A Dublin man has been sentenced to three and a half years in prison after he admitted to driving a van containing cannabis valued at €600,000.
Michael Campbell (31) of New Priory apartments, Donaghmede, Dublin 13, pleaded guilty to possessing almost 30 kilos of the drug for sale or supply when he was stopped at the Ballymun exit of the M50 on June 22nd last.
At a hearing at Dublin Circuit Criminal Court, counsel for Campbell said he was put under pressure by third parties to transport the drugs after he racked up a drug debt of €1,000 to €2,000.
'Lowest of the low'
Anne-Marie Lawlor SC, defending Campbell, said her client was “the lowest of the low” in terms of other people involved in the drugs operation and had been left with little option but to commit the offence.
Ms Lawlor said her client had no knowledge of the quantity of the drugs he had been asked to transport.

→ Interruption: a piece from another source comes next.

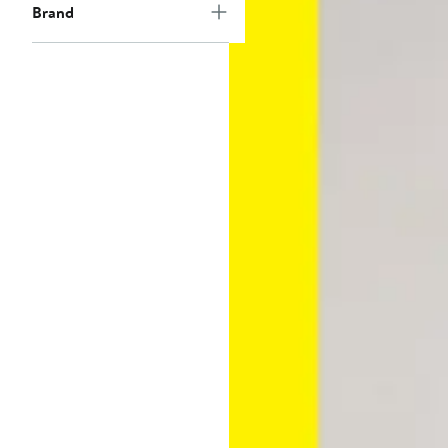
Brand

Passing sentence on Thursday, Judge Martin Nolan agreed that Campbell would not have known the quantity of the drugs beforehand, but said “he must have had an idea” after the drugs were placed in the van.
The court heard that gardaí found six black plastic bags containing cannabis were found in the back of a Ford van driven by Campbell on the day.
An investigating garda told Garrett McCormack BL, prosecuting, that a surveillance operation of other people had been mounted at the time but that Campbell himself was not on the garda radar.
Campbell was observed driving the Ford van into an Aldi carpark at Palmerstown, Dublin 20 and then getting out, the court heard.
Another person then drove the van off and returned sometime later, whereupon Campbell again got into the van and drove off before being stopped by gardaí.
He was arrested, and although he was polite and cooperative with gardaí, he made no admissions. Campbell has no previous convictions.
Ms Lawlor said Campbell had an excellent work record and came from a good family, but had started to abuse drugs and became homeless. The court heard that Campbell has faced his charges head-on and relinquished his bail last September voluntarily.
A prosecuting garda said he would be “very surprised” if Campbell were to come before the courts again.
Judge Nolan acknowledged that Campbell had been under a level of duress but said this was by reason of his own action, adding that third parties had taken advantage of Campbell’s drug addiction.
Handwritten letters from Campbell and from his parents, who were present in court, were handed into court. Judge Nolan sentenced him to three years in prison and backdated the sentence to September 12, 2022.